Kategoria: | Horror i thriller |
Zabezpieczenie: |
Watermark
|
ISBN: | 978-83-66512-74-0 |
Rozmiar pliku: | 1 000 B |
FRAGMENT KSIĄŻKI
Zima tego roku była wyjątkowa, bo oprócz śnieżnych zawiei na polskich drogach pojawił się dodatkowy żywioł w postaci opancerzonych wozów wojskowych. Od kilku dni życie zamarzło podwójnie: po pierwsze, wskutek naturalnej zimy, a po wtóre, z powodu ogłoszonego w połowie grudnia stanu wojennego. Przerażeni ludzie jeszcze nie zdążyli się w tej nowej sytuacji zorientować i jakoś zorganizować sobie życia, a żyć przecież chcieli nadal, pomimo mrozu, śniegu, wiatru, zasp i budzących grozę pancernych wozów czających się pod oknami ich domów.
Trzynastego grudnia na ekranach czarno-białych telewizorów pojawił się generał Jaruzelski i w sposób niezdradzający najmniejszych emocji oznajmił swoim rodakom, że od dziś nikt, kto nie posiada specjalnych uprawnień, nie będzie miał prawa przebywać poza domem w godzinach od dwudziestej drugiej do szóstej rano. Znaczyło to między innymi, że jeśli jakaś kobieta zacznie rodzić akurat w tym przedziale czasowym, to nie będzie mogła pojechać do szpitala. Znaczyło to także, że nie będzie można pójść do sąsiada na imieninową wódkę i wrócić późnym wieczorem. Oraz że nie będzie wolno wyjść na spacer w środku nocy, nawet jeśli ktoś poczułby nieodpartą chęć, na przykład po małżeńskiej kłótni.

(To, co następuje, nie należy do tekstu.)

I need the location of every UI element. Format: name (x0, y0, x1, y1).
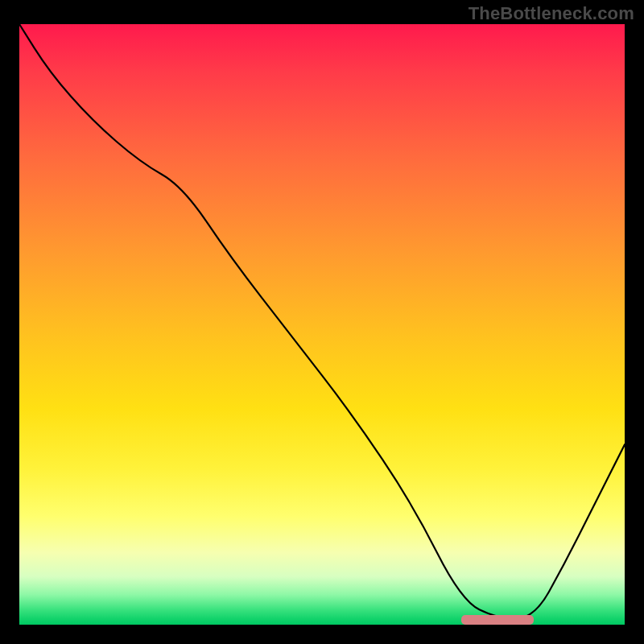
chart-frame: TheBottleneck.com (0, 0, 644, 644)
plot-area (19, 24, 625, 625)
bottleneck-curve (19, 24, 625, 625)
watermark-text: TheBottleneck.com (469, 3, 634, 24)
optimal-range-marker (461, 615, 534, 625)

Dlatego właśnie Jerzy Bilewski był wściekły. Nie, nie o to, że nie może wyjść na papierosa po dwudziestej drugiej, kiedy żona i dziecko już śpią, a on miałby ochotę zaciągnąć się ulubionym caro i po ciężkim dniu chwilę pogadać z sąsiadem, który też lubił sobie o tej porze zapalić. Nie wychodził na miasto, o nie! Jedynie na mały spacer wokół najdłuższego peerelowskiego bloku w Poznaniu, zwariowanego łamańca liczącego prawie osiemset metrów długości. Był wściekły, bo na placu przed domem, gdzie jeszcze na dobre nie pobudowano drogi dojazdowej ani obiecanego placu zabaw, ani nawet sklepiku z bułkami, pośród zasp śniegu stał ciężki opancerzony wóz wojskowy z lufą wycelowaną prosto w jego okno.
Jerzy wypalił ostatniego papierosa i był zły, że nie zdążył kupić drugiej paczki na zapas. Stał na maleńkim balkonie, wydychał z ust białą parę i zastanawiał się, o czym tam na dole myślą zamknięci w tym zimnym żelastwie, najprawdopodobniej już mocno zziębnięci żołnierze.
W końcu pstryknął niedopałkiem i wyrzucił go z czwartego piętra, mocno tym wszystkim podminowany. Wszedł do wnętrza maleńkiego mieszkania, na które wydał całe oszczędności i jeszcze sporą sumę pożyczoną od teściowej. Próbował dopchnąć niezbyt szczelne drzwi, żeby nie wyziębiać wnętrza, kiedy usłyszał:
– Jerzy, co ty wyprawiasz! Jeszcze cię aresztują! – krzyknęła Anna.
– A co, nie można już nawet wyjść na balkon i zapalić?
– Na Boga, nie wiem! Ale lepiej się nie pokazywać.
– A może to tylko atrapa? Myślisz, że ktoś siedzi tam w taki mróz? – spytał żonę.
– Pewnie siedzi i też to wszystko przeklina, podobnie jak my – stwierdziła.
– Tak sądzisz?
– Chyba tak. Bo nawet jeśli jest się żołnierzem, chyba ma się jakiś rozum?
Jerzy dopchnął drzwi i zasunął firankę. Omal nie przewrócił przy tym stojaka z doniczką, z której wyrastały mięsiste zielone jęzory.
– Czy to paskudztwo musi tu stać? – jęknął.
– A gdzie mam to postawić? – uśmiechnęła się Anna. Jej delikatną bladą twarz otaczała burza płomiennorudych włosów. – Przecież nie ma innego miejsca.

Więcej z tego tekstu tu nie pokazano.